[Opening Extracted records section]

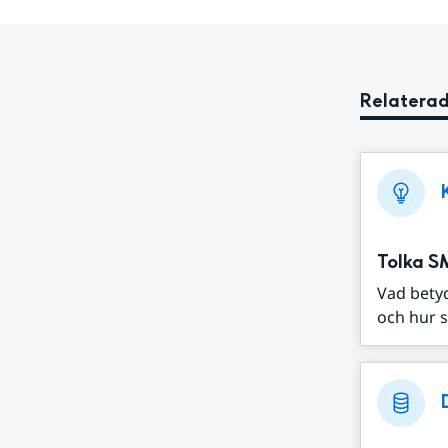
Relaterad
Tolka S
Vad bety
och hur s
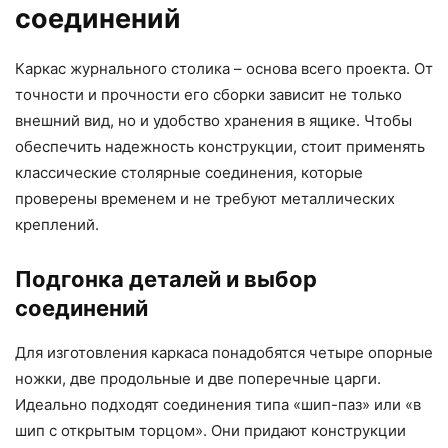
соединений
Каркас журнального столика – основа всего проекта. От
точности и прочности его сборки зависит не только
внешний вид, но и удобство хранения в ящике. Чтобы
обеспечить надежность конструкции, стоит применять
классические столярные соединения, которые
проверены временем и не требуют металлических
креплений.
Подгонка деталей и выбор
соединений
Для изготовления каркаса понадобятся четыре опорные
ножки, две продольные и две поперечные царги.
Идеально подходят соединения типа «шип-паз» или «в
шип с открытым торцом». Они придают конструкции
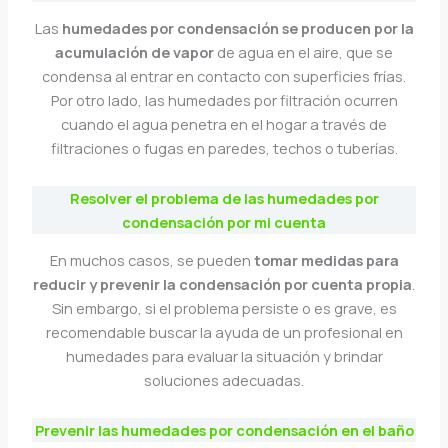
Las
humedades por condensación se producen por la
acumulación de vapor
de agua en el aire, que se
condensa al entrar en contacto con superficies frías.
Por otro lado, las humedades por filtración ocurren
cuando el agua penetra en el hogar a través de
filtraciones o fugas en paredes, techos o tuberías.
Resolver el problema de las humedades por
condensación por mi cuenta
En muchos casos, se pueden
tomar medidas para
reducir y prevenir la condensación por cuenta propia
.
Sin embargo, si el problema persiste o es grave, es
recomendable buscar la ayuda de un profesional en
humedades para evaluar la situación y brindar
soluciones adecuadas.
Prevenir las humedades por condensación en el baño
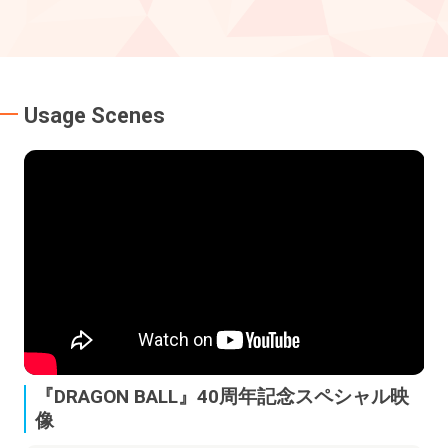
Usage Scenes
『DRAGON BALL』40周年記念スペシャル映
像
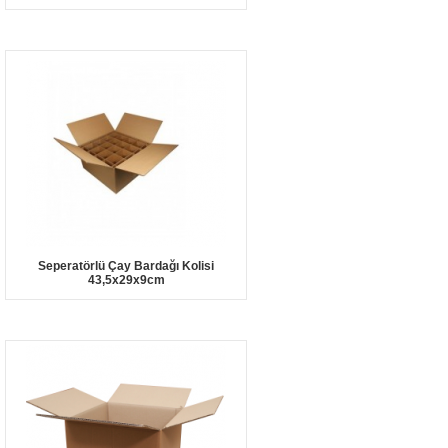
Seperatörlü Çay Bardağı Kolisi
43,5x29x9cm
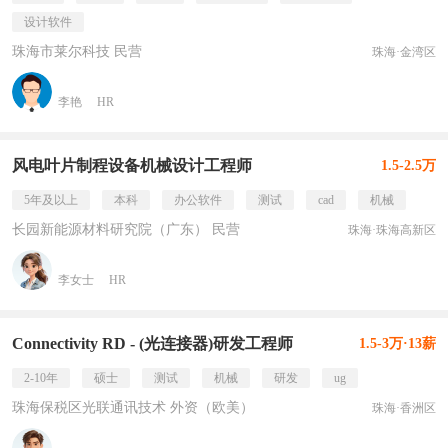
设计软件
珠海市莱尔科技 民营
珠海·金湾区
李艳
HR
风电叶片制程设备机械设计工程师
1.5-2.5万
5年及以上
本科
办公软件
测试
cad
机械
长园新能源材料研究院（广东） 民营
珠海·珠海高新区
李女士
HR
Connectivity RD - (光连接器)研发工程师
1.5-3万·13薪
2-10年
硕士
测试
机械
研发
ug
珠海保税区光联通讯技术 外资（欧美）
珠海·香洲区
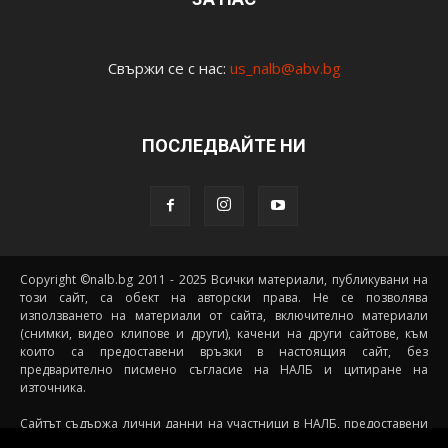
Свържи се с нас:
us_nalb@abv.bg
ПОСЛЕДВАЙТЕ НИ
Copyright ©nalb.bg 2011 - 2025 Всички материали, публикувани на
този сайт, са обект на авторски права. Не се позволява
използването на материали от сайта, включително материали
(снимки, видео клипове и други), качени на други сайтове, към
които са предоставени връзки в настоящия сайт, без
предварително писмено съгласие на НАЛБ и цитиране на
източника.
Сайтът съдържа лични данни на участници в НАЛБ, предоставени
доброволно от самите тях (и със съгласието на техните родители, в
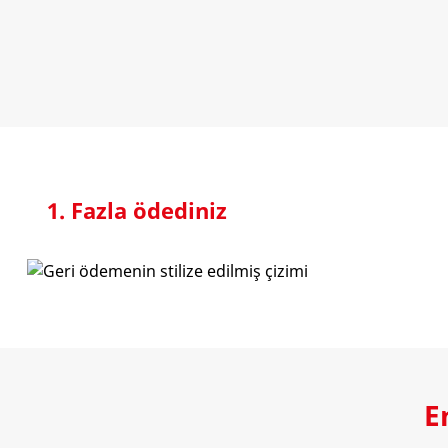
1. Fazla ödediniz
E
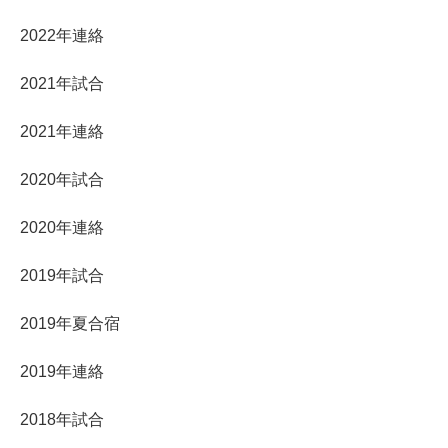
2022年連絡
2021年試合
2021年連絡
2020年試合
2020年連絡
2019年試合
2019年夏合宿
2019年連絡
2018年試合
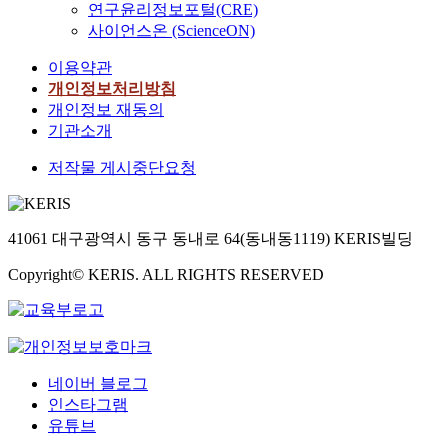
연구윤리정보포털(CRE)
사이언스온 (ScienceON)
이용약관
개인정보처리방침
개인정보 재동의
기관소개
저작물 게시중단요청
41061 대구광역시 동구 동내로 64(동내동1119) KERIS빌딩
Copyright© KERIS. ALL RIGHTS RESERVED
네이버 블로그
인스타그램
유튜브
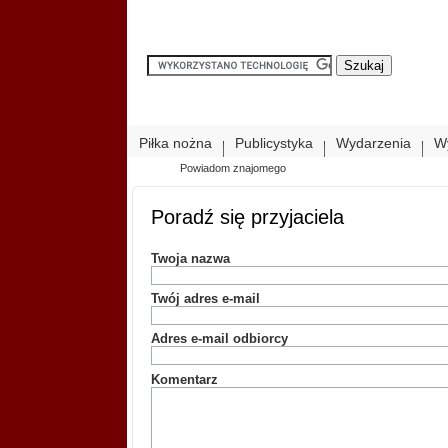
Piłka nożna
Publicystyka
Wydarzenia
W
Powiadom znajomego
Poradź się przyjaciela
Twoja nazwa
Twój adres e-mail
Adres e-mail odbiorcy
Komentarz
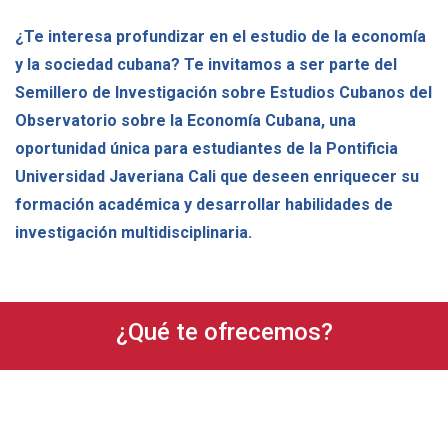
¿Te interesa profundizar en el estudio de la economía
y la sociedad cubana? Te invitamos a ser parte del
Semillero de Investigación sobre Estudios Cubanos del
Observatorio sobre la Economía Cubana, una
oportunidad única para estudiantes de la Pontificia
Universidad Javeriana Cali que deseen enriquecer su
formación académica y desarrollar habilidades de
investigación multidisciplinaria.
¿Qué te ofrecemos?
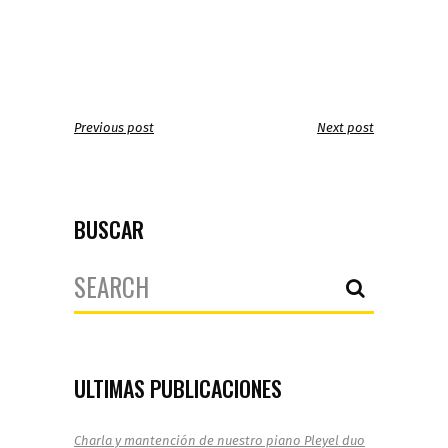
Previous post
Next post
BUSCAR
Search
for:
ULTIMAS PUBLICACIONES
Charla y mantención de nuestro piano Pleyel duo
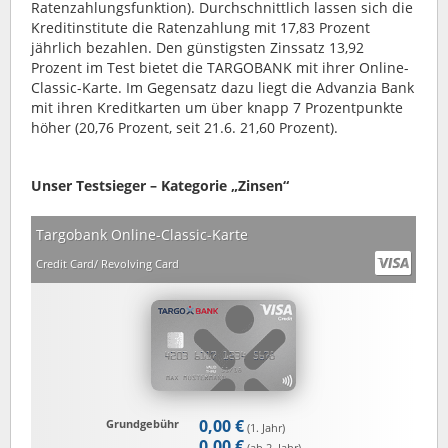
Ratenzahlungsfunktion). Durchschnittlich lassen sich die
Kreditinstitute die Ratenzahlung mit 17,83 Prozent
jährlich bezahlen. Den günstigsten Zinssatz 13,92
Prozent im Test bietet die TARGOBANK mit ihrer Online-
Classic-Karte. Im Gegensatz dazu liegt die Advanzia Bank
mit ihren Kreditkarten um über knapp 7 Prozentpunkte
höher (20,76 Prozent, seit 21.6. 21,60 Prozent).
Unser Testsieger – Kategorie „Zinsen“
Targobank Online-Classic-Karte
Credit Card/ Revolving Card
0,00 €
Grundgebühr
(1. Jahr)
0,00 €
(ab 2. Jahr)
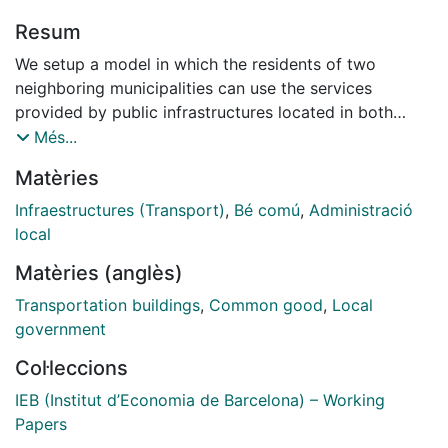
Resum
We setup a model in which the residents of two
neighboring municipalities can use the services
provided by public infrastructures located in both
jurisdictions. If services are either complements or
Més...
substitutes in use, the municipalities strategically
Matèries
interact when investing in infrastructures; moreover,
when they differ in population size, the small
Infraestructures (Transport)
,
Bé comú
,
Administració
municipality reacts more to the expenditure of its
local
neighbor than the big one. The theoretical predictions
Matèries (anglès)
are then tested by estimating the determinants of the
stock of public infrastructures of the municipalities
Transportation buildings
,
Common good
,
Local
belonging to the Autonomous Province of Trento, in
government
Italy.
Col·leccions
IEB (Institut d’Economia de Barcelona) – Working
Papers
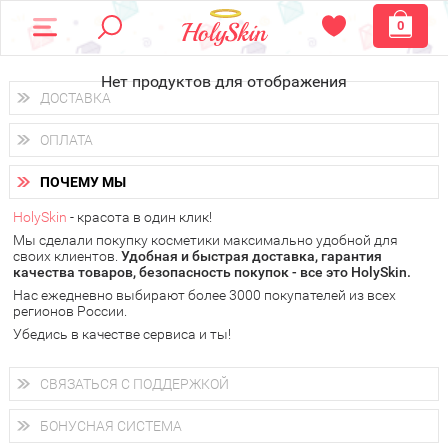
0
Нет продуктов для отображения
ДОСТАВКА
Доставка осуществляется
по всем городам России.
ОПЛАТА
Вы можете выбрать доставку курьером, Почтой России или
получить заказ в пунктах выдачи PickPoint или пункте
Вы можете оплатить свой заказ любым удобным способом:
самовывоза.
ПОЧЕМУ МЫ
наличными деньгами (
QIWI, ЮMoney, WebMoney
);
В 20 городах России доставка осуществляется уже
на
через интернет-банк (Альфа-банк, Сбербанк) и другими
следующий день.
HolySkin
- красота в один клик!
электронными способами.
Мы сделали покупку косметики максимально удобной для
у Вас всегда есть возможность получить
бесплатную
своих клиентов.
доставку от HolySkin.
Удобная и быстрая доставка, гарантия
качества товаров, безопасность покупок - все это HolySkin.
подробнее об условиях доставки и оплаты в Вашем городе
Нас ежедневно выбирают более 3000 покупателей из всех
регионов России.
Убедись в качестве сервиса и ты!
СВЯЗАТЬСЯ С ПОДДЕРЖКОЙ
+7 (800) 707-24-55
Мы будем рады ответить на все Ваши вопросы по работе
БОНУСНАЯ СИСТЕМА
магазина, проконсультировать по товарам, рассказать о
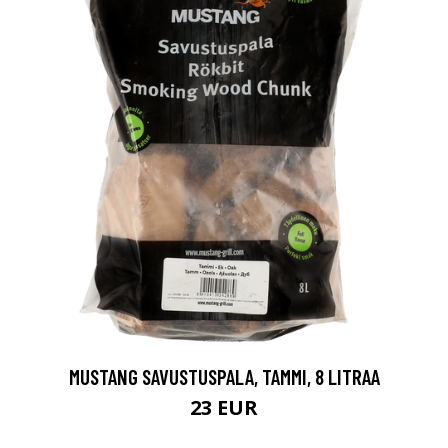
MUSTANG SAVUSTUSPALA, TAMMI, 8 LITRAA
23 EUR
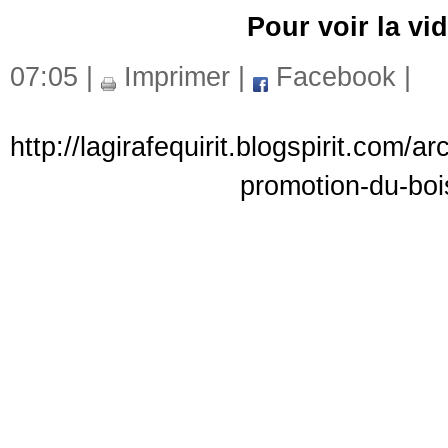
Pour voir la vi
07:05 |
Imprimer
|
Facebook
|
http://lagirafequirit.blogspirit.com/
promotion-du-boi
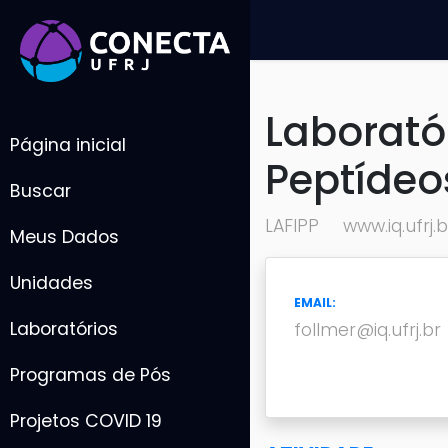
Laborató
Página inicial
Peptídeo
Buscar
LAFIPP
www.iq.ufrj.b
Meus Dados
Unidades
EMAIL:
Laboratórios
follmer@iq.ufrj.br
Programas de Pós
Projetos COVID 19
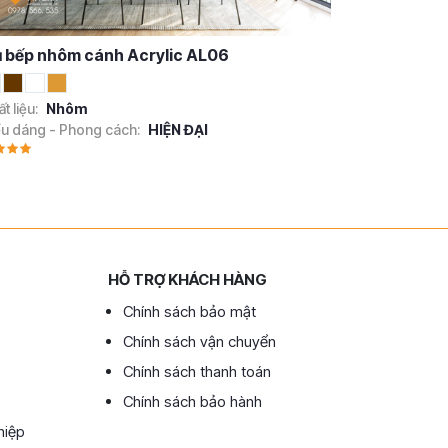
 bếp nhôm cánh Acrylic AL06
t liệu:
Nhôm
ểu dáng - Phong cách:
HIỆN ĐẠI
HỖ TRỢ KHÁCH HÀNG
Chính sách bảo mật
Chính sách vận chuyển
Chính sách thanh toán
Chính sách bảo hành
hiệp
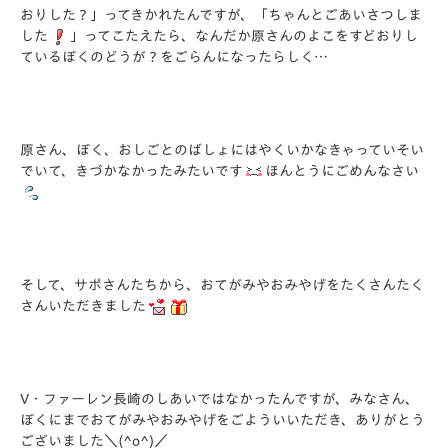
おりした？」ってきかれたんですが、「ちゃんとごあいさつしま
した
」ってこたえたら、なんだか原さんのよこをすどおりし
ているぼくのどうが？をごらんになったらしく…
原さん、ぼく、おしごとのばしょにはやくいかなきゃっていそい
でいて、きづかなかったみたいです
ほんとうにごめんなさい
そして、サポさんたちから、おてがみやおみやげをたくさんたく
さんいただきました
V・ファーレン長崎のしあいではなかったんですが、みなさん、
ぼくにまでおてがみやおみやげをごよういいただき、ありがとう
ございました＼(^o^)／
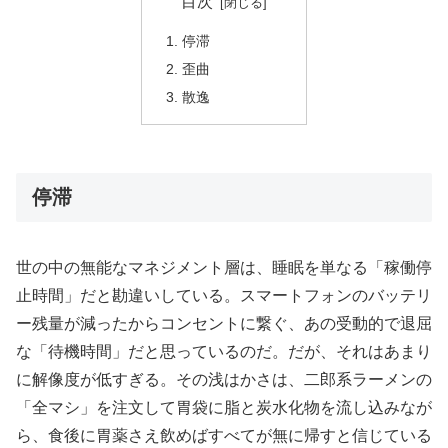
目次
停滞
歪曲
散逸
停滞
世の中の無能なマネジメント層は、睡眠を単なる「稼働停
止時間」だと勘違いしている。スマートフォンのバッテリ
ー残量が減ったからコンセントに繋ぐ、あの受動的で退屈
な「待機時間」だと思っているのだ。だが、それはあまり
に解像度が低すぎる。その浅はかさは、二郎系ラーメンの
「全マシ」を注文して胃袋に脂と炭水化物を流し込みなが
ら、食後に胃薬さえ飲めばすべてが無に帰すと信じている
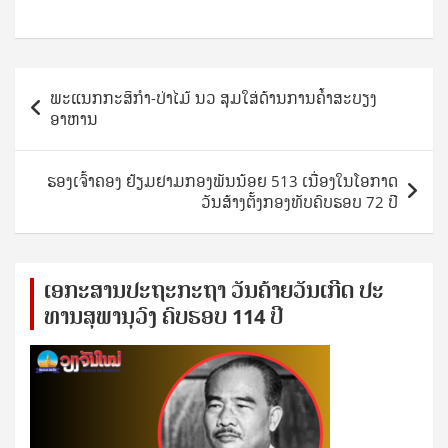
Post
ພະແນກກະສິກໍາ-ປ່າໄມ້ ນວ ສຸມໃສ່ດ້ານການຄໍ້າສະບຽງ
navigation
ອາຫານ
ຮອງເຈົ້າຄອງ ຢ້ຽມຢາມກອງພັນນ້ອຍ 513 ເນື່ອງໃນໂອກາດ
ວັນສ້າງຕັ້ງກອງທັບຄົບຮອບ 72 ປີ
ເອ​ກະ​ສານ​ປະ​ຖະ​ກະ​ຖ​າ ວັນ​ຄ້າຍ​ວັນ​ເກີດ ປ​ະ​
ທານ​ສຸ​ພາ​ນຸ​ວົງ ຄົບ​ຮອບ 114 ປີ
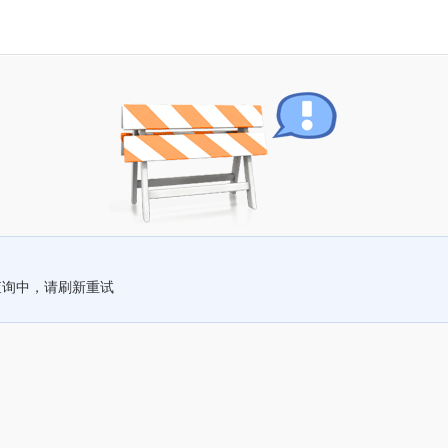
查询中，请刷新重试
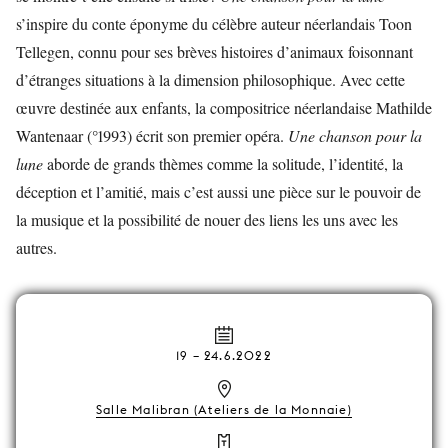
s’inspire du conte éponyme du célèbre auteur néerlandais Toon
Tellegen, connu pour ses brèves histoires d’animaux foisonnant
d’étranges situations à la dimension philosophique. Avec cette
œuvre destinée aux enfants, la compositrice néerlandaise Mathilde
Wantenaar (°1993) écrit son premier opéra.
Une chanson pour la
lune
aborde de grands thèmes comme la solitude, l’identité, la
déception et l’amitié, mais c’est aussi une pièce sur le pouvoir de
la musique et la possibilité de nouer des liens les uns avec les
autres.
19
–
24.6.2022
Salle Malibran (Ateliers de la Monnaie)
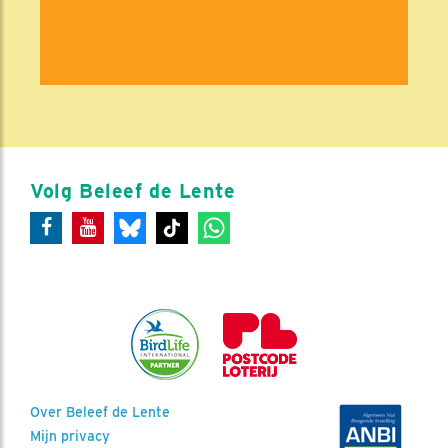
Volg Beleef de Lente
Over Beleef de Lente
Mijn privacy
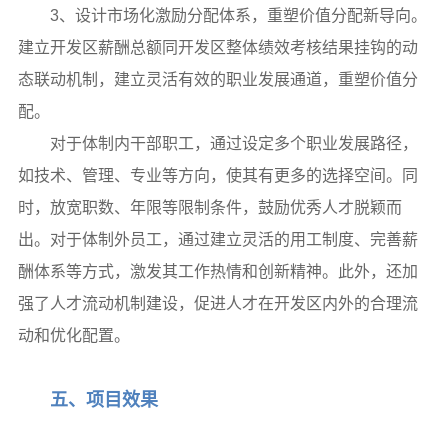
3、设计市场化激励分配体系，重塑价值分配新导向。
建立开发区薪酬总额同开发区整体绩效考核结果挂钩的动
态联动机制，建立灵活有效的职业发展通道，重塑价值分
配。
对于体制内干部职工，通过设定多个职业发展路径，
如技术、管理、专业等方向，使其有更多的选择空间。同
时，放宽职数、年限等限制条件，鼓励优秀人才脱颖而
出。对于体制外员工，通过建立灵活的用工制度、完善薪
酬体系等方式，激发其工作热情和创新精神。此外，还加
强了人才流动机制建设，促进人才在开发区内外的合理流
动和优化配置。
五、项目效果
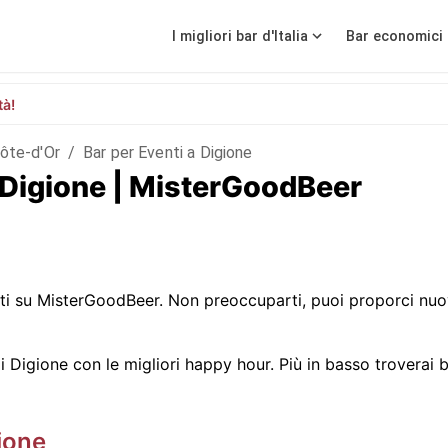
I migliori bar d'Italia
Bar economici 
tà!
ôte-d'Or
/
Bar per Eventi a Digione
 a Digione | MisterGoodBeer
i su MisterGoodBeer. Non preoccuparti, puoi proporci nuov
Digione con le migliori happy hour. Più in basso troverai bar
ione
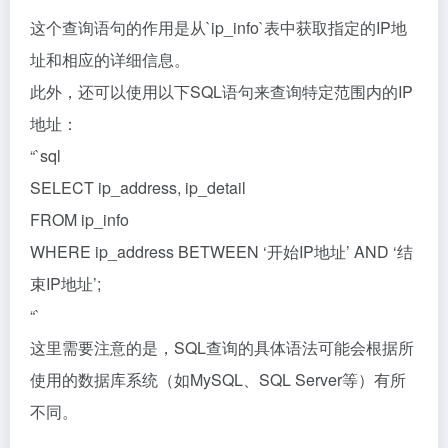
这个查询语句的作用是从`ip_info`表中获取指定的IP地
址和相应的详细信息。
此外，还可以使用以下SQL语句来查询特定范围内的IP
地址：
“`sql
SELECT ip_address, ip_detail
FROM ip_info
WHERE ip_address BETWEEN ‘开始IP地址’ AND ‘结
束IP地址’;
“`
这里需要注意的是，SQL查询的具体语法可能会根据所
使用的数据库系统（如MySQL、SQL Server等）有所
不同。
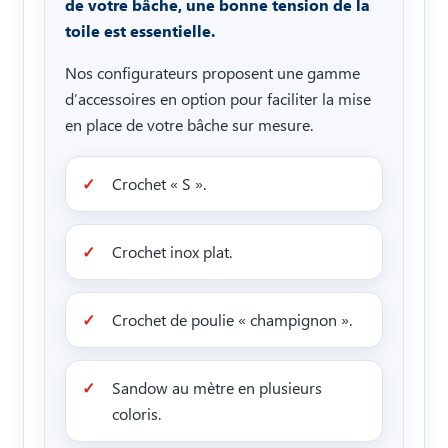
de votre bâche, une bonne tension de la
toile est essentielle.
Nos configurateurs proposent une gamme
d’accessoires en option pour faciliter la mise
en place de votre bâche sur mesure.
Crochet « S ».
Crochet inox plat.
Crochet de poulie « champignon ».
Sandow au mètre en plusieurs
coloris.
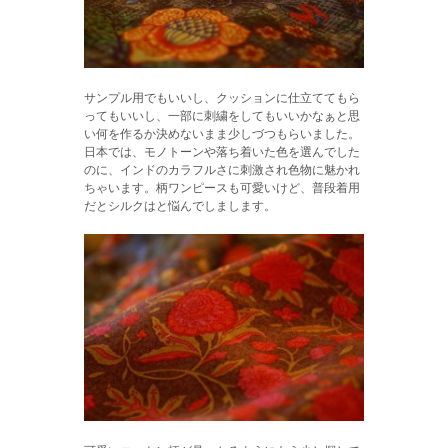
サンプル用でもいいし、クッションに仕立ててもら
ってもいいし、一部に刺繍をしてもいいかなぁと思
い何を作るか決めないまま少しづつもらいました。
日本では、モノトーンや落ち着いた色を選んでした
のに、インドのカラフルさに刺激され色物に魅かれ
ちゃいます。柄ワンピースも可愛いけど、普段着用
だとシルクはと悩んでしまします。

[Closing Extracted records section]

> [What to work on] When copying from the data above, print only the lines from the line containing "Для изготовления каркаса" to the line containing "Por otro lado, las", exactly, and leave the pictures out.

> [Result]
Для изготовления каркаса понадобятся четыре опорные
ножки, две продольные и две поперечные царги.
Идеально подходят соединения типа «шип-паз» или «в
шип с открытым торцом». Они придают конструкции
Las
humedades por condensación se producen por la
acumulación de vapor
de agua en el aire, que se
condensa al entrar en contacto con superficies frías.
Por otro lado, las humedades por filtración ocurren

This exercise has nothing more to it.